While I tried in earnest to fulfill my parent’s expectations of me, it was never what I myself wanted, nor what made me happy. No one knew of my inner turmoil, which took the form of constant anxiety. I was unaware that my experience of the world was anything other than normal. As I gnawed my fingernails into shortened little stumps, as I retreated into my imaginarium, as I kept telling myself that I only had to do this, that and the other in order to end up here, there or where… all these things. I knew I was different, but I never understood just how much. I hid my perceptions of these things, for they were weaknesses, and I was to be strong.

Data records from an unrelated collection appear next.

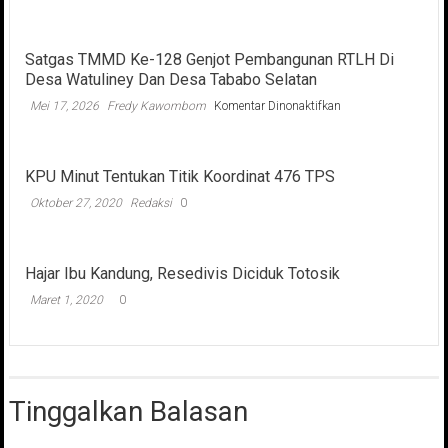
Satgas TMMD Ke-128 Genjot Pembangunan RTLH Di
Desa Watuliney Dan Desa Tababo Selatan
pada
Mei 17, 2026
Fredy Kawombom
Komentar Dinonaktifkan
Satgas
TMMD
Ke-
KPU Minut Tentukan Titik Koordinat 476 TPS
128
Genjot
Oktober 27, 2020
Redaksi
0
Pembangunan
RTLH
Di
Desa
Hajar Ibu Kandung, Resedivis Diciduk Totosik
Watuliney
Maret 1, 2020
0
Dan
Desa
Tababo
Selatan
Tinggalkan Balasan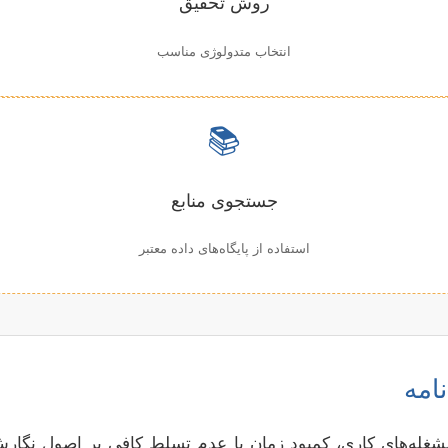
روش تحقیق
انتخاب متدولوژی مناسب
📚
جستجوی منابع
استفاده از پایگاه‌های داده معتبر
امه
مشغله‌های کاری، کمبود زمان یا عدم تسلط کافی بر اصول نگار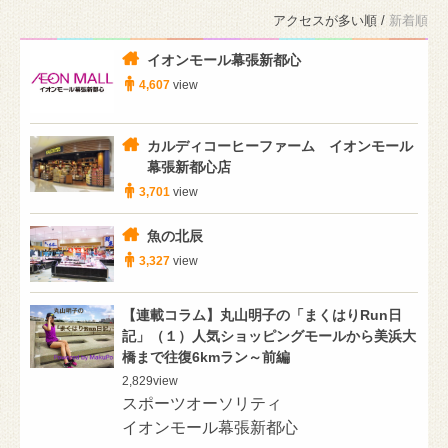
アクセスが多い順 /
新着順
イオンモール幕張新都心
4,607
view
カルディコーヒーファーム イオンモール
幕張新都心店
3,701
view
魚の北辰
3,327
view
【連載コラム】丸山明子の「まくはりRun日
記」（１）人気ショッピングモールから美浜大
橋まで往復6kmラン～前編
2,829
view
スポーツオーソリティ
イオンモール幕張新都心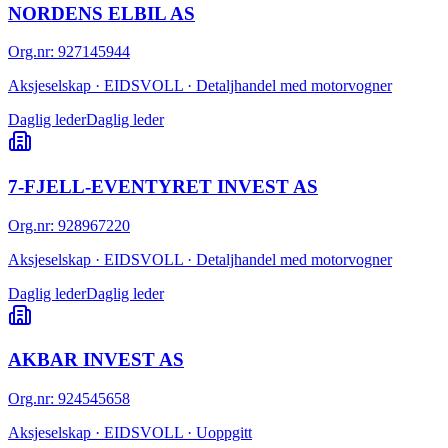
NORDENS ELBIL AS
Org.nr
:
927145944
Aksjeselskap · EIDSVOLL · Detaljhandel med motorvogner
Daglig leder
Daglig leder
7-FJELL-EVENTYRET INVEST AS
Org.nr
:
928967220
Aksjeselskap · EIDSVOLL · Detaljhandel med motorvogner
Daglig leder
Daglig leder
AKBAR INVEST AS
Org.nr
:
924545658
Aksjeselskap · EIDSVOLL · Uoppgitt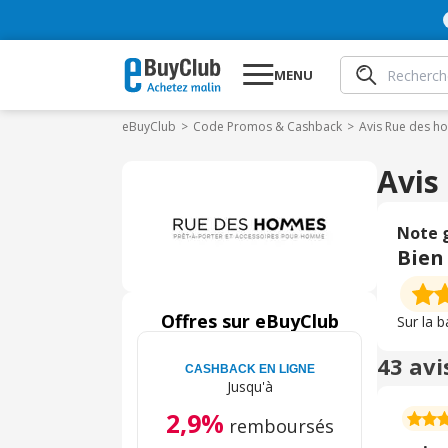
MENU
eBuyClub
Code Promos & Cashback
Avis Rue des 
Avis
Note 
Bien
Offres sur eBuyClub
Sur la 
43 avi
CASHBACK EN LIGNE
Jusqu'à
2,9%
remboursés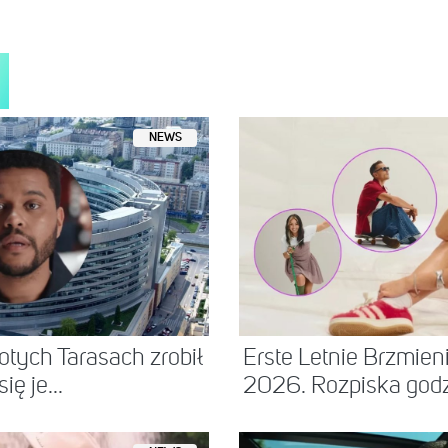
NEWS
tych Tarasach zrobił
Erste Letnie Brzmie
ię je...
2026. Rozpiska godzi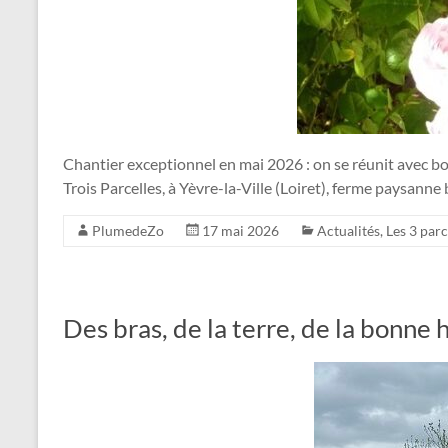
Chantier exceptionnel en mai 2026 : on se réunit avec bon
Trois Parcelles, à Yèvre-la-Ville (Loiret), ferme paysanne 
PlumedeZo
17 mai 2026
Actualités
,
Les 3 parc
Des bras, de la terre, de la bonne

The strong remained silent and quietly dealt with their inner demons. The strong did not cry, complain or share their worries. But I was not strong, I was only pretending. My parents wanted for me to be stronger than they were. And to succeed within the highest echelons of neurotypical expectations and rewards. While my Mother never said it outright, I believe she wanted to see me working in a well-paid career, married to a Doctor or Lawyer, and living a plush life in an expensive house and all of the accoutrements that such a life brings. But… this is not me. It never was me. It’s wasn’t me back then, and it most certainly is not me today. I have failed their expectations of me in every way possible.
I’ve been inspired to write this, for it’s been something that’s been on my mind for a while. Ever since I started writing and was welcomed into the online Autism community. It’s a very expansive community, quite possibly as expansive as the varied Autism spectrum is, itself. But from my first week of exploring it, I felt a certain amount of uneasiness at the profiles, vignettes, interviews and stories about Autistic women being shared through various media. What I’m talking about is what I’ve had two different friends refer to as “shiny happy stories” or “inspiration autism porn”. (Now obviously, the word “porn” here does not imply anything of a sexual nature.) What I’m referring to are those shiny happy perfect success stories about Autistic people. The ones that you’re glad are out there, but at the same time, they leave you sitting at your computer, feeling even more horribly lacking in this world.
These stories are typically not just incredible examples of Autistic success, but they would considered to be neurotypical successes as well. Is the only type of success in this world that which fits into the neurotypical paradigm? What about people who live a more quiet and simple life, and aren’t on the stage, published writers, accomplished scientists, aspiring artists, or esteemed entrepreneurs? How many of us on the spectrum are sitting here, right now, feeling that we are somehow less worthy as people- because we would never be the subject of one of these “shiny happy” stories depicting autism? I’d wager that there are many of you who feel as I do.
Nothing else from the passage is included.